Ramzan Kadyrov told reporters before the match that he expected a victory from Terek.
"We absolutely should be first. It's better to be dead than to be second," a smiling Kadyrov said in televised comments.
But Terek lost 3-0.
Under Ramzan Kadyrov, a semblance of normalcy has been returning to Chechnya -- part of the Kremlin strategy to crush continued rebel resistance and co-opt former fighters in the predominantly Muslim region.
Large-scale battles in the region ended years ago, but rebels stage regular guerrilla raids against federal forces and local allied paramilitaries.
Grozny continues to rebuild. Newly painted apartment houses, landscaped pedestrian walkways and a new airport are gradually replacing the rows of blasted-out buildings that have lined the city's streets for years.
Still, Kadyrov is tainted by widespread accusations of abuse by his paramilitary forces. His frequent public statements of fealty to Russian President Vladimir Putin have raised questions about how he will govern when Putin hands over Russia's presidency to Dmitry Medvedev in May.
Officials spent millions to renovate the stadium and install a modern field with artificial turf. Terek's permanent home will ultimately be a new facility built on the site of the stadium where the team played until 1994, when it was disbanded amid the beginnings of the first Chechen war.
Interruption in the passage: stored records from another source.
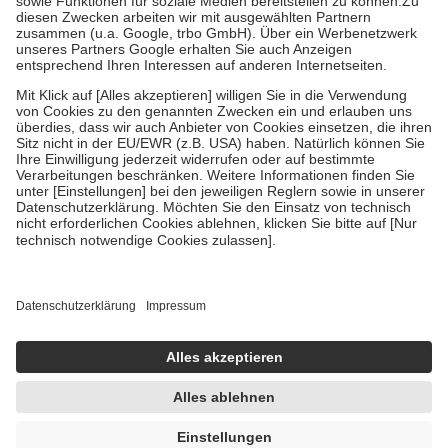
Zuzahlung zehn Prozent der Kosten sowie zehn Euro je
Verordnung.
Um das Engagement der Versicherten für ihre eigene Gesundheit zu
stärken und die besondere Stellung der Familie zu unterstützen,
fallen
keine Zuzahlungen
an bei:
• Kindern und Jugendlichen bis zum vollendeten 18. Lebensjahr
mit Ausnahme der Fahrkosten
• Untersuchungen zur Vorsorge und Früherkennung, die von der
GKV getragen werden
• empfohlenen Schutzimpfungen
• Harn- und Blutteststreifen
Wir nutzen Trusted Shops als unabhängigen Dienstleister für die
Einholung von Bewertungen. Trusted Shops hat Maßnahmen
getroffen, um sicherzustellen, dass es sich um echte Bewertungen
handelt. Mehr Informationen findest du hier:
https://help.etrusted.com/hc/de/articles/4419944605341
Einige Bilder und Inhalte wurden unter Zuhilfenahme künstlicher
Intelligenz erstellt.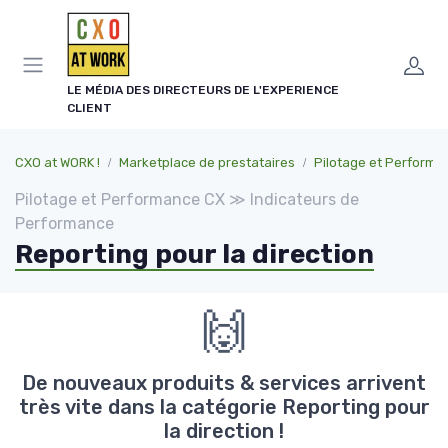
Panneau de gestion des cookies
LE MÉDIA DES DIRECTEURS DE L'EXPERIENCE
CLIENT
CXO at WORK !
Marketplace de prestataires
Pilotage et Performa
Pilotage et Performance CX ≫ Indicateurs de
Performance
Reporting pour la direction
🙌
De nouveaux produits & services arrivent
très vite dans la catégorie Reporting pour
la direction !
Before Friday's match, many Chechens said the game was a sign that life was returning to normal. Others, however, lamented that regular work is still hard to come by, and many of the improvements were superficial.
"Like before, I'm living in someone else's apartment and paying for it with the crumbs I sometimes earn," said Umar Saitov, a 56-year-old day laborer warming himself over a fire and hoping to find work.
In one of the still-half-destroyed apartments, Zalina Malikova, 38, said she has more important things than soccer to worry about: her three young children are constantly hungry and her husband was arrested on trumped-up charges.
"There's only one thing in my head now -- how to feed my children," she said.